I like the look of the ribs. What is Sawtooth going to be when he grows up?


----------



## Sawtooth Jack (Apr 9, 2011)

RoxyBlue said:


> I like the look of the ribs. What is Sawtooth going to be when he grows up?


Oops, I guess I should start at the beginning! He's going to be the giant pumpkin-headed entity at the center of my new display this year. The unfinished pumpkin head I displayed in my introductory thread is the head that is attached to this body (the old picture is below. I've modified the head a bit since this pic). The hand is one of his as well, and he has two long spindly arms to go with them. He should be about 8 feet tall when done. More pics in a few days!


----------



## Stinky Pete (May 2, 2011)

That looks great! I can't wait to see more pics as he develops.


----------



## Sawtooth Jack (Apr 9, 2011)

Today I found some time to construct the stand for my Sawtooth prop. It's all made from PVC and reinforced inside with additional PVC tubes. The torso fits onto the top of the center post and the smaller PVC pole fits up inside for added support. The overall height of the entire prop is between 7' and 8' tall; shorter than I planned, but very stable. I will eventually shroud the base in a burlap/canvas cloak of some kind and add some tie-downs to stake it to the ground. I've added a couple of pics of the detachable arms as well. There is more detail to add to the mache and it is not sealed yet, but once the weather looks better I'll put it all together and take a picture of how it currently looks!


----------



## kprimm (Mar 14, 2009)

WOW! this looks very cool. Is the pumpkin head paper mache also? Will be looking to see the finished pics.


----------



## Rahnefan (May 1, 2009)

Looking great!


----------



## Sawtooth Jack (Apr 9, 2011)

Thanks for the good words everyone. You guys have all been so productive with your prop-making, I just want something to finally show for all my work!



kprimm said:


> WOW! this looks very cool. Is the pumpkin head paper mache also? Will be looking to see the finished pics.

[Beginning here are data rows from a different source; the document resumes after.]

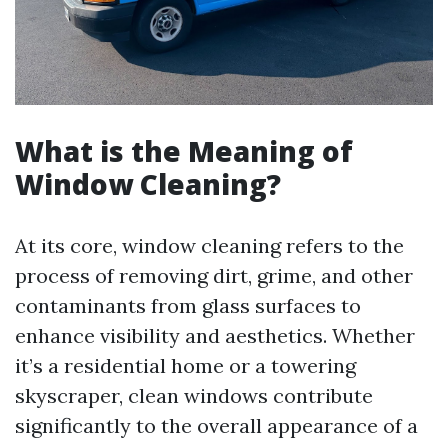
What is the Meaning of
Window Cleaning?
At its core, window cleaning refers to the
process of removing dirt, grime, and other
contaminants from glass surfaces to
enhance visibility and aesthetics. Whether
it’s a residential home or a towering
skyscraper, clean windows contribute
significantly to the overall appearance of a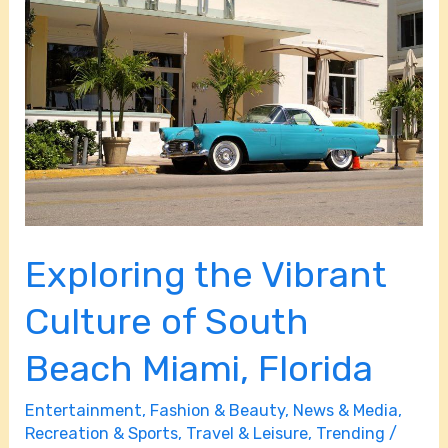
the
Vibrant
Culture
of
South
Beach
Miami,
Florida
Exploring the Vibrant
Culture of South
Beach Miami, Florida
Entertainment
,
Fashion & Beauty
,
News & Media
,
Recreation & Sports
,
Travel & Leisure
,
Trending
/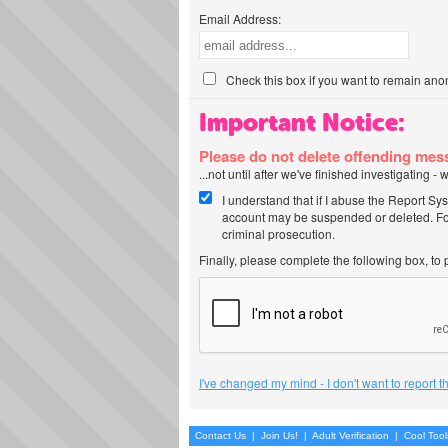
Email Address:
Check this box if you want to remain ano
Important Notice:
Please do not delete offending me
...not until after we've finished investigating 
I understand that if I abuse the Report Sy
account may be suspended or deleted. For
criminal prosecution.
Finally, please complete the following box, to
I've changed my mind - I don't want to report 
Contact Us
|
Join Us!
|
Adult Verification
|
Cool Too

Kprimm, outside of the stand and some of the armature, the entire piece is made from paper mache. The head has between six and eight layers of mache depending on where you look, and the body and hands have three to four layers (I'll be adding more for some detail work). Most of the mache is made from paper towels, although I started the head with newsprint and it has some paper clay in there as well (it's my first paper mache since I was a kid, so I did some experimenting to see what I liked working with...paper towels and paper clay win). Here's a close up of what the head looks like now.


----------



## Spooky1 (Aug 25, 2008)

Wow, he's looking great. Looking forward to seeing the final product.


----------



## Sawtooth Jack (Apr 9, 2011)

Still a ways to go, but here's how it all fits together.


----------



## BioHazardCustoms (Aug 5, 2009)

That is awesome, even unpainted!


----------



## RoxyBlue (Oct 6, 2008)

He's going to be wonderfully spooky.


----------



## Rahnefan (May 1, 2009)

OMG! That is great! How tall is he? I agree, even unpainted, it is spooky!


----------



## SuperCreep31 (Nov 22, 2009)

you are my new hero... I am impatiently waiting for the final look of it. hurry up!


----------



## Sawtooth Jack (Apr 9, 2011)

Thanks Bio, Roxy, Rahnefan and SuperCreep, your comments are more than kind and very encouraging (Rahnefan, he's over 7' tall). I'm just thrilled this is actually coming together as I envisioned. Still need to add some "pumpkin-gut" corpsing to the torse and maybe the arms, like I have inside the mouth and eye sockets before I'll call it done. Ah, and then paint...can't wait! More pics to come as this progresses.


----------



## Dark Star (Nov 6, 2007)

He is amazing!


----------



## Devil (Nov 10, 2008)

SJ you said you used paper towels and mache. With is your mixture for your mache?

Your prop is very cool..!


----------



## Sawtooth Jack (Apr 9, 2011)

Devil said:


> SJ you said you used paper towels and mache. With is your mixture for your mache?
> 
> Your prop is very cool..!


Thanks D!

Not sure if you can tell by the pics, but the head has one style of mache (100% glue and paper towel), the left hand and insides of the head another (with bread flour), then the body and arms a third (bleached flour). The techinique I ended up liking best is about two parts glue to a bit over one part water and then one part bleached flour (do not use bread flour). For the final layer it is 100% glue and paper towels (Not sure if we can mention brand names here, but I like Veeva towels as they have a very natural looking texture...thanks to SeasonofShadows.com for that one). Using paper towels makes it a very slow process as they tear easily, but you end up with an ultra smooth end product.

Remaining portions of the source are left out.